Existen aquellos que viven marginados por el desempleo y la falta de oferta educativa y que a pesar de tener habilidades no encuentran cómo desarrollarla, buscan un lugar en la sociedad y luchan para conseguirlo pero no lo logran y esto los convierte en seres frustrados y discriminados.
Algunos otros de estos ninis son jóvenes producto de la complacencia y sobreprotección de los padres, quienes no les han permitido crecer y hacerse responsables de sí mismos, manteniéndolos y proporcionándoles todo lo que necesitan, haciéndolos parásitos de ellos mismos y discapacitados sociales. Pero más grave aún resultan los jóvenes que son producto de total abandono de los padres, quienes no son supervisados desde muy temprana edad ni cuentan con límites ni valores a seguir, es decir, no tienen brújula moral verdadera y quienes se encuentran más propensos a involucrarse en actos ilícitos.

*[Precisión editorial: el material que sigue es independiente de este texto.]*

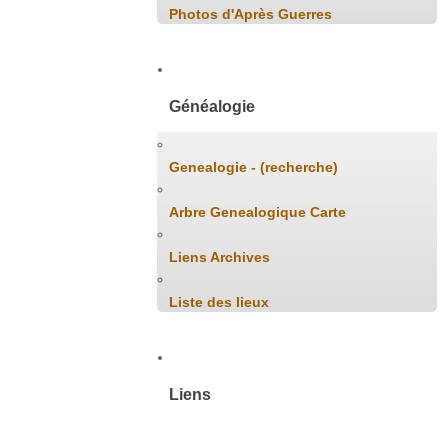
Photos d'Après Guerres
Généalogie
Genealogie - (recherche)
Arbre Genealogique Carte
Liens Archives
Liste des lieux
Liens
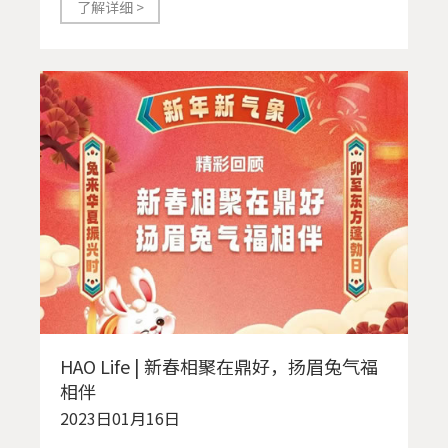
了解详细 >
HAO Life | 新春相聚在鼎好，扬眉兔气福
相伴
2023日01月16日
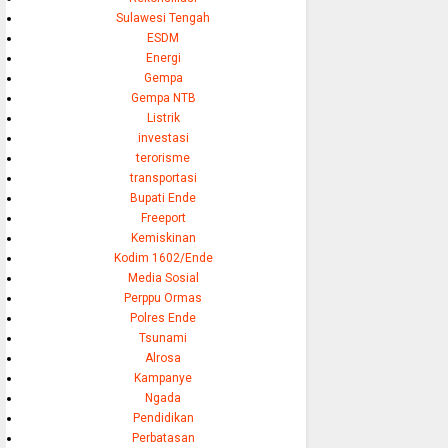
Sulawesi Tengah
ESDM
Energi
Gempa
Gempa NTB
Listrik
investasi
terorisme
transportasi
Bupati Ende
Freeport
Kemiskinan
Kodim 1602/Ende
Media Sosial
Perppu Ormas
Polres Ende
Tsunami
Alrosa
Kampanye
Ngada
Pendidikan
Perbatasan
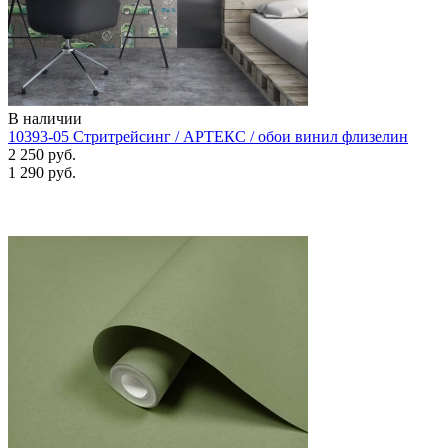
В наличии
10393-05 Стритрейсинг / АРТЕКС / обои винил флизелин
2 250 руб.
1 290 руб.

Convertirse en un ser humano sin convicciones, ocioso y a la deriva es ya de por sí una terrible situación pero hacerlo en una edad en la que se encuentra dotado de todas las capacidades biológicas y físicas que le permitirían desarrollar y conformar una vida de calidad es la más terrible de todas las tragedias. La fuerza que puede sacar a un país de cualquier crisis son los jóvenes, ¿Qué le espera a México cuando estos más de 10 millones de ninis pierdan su cobijo que son los padres? ¿Qué tipo de hijos serán los que resulten de unos padres ninis? Una propuesta polémica que viola el art 5° Constitucional fue dada a conocer para que estos jóvenes sean inscritos en un programa militar obligatorio, previa remuneración y se dediquen a actividades en beneficio del país… muchos la consideraron absurda, pero… ¿Será preferible que al final de cuentas sean violadas todas las garantías individuales de la población al enrolarse en la delincuencia organizada estos jóvenes?